__PROBLEM TO WORK ON__. Return the data below unaltered, but strip out the pictures.

__COLLECTED MATERIAL__.
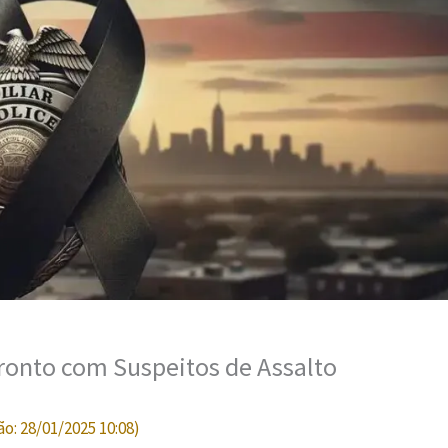
fronto com Suspeitos de Assalto
ão:
28/01/2025 10:08
)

__YOUR RESPONSE__.
fronto com Suspeitos de Assalto
ão:
28/01/2025 10:08
)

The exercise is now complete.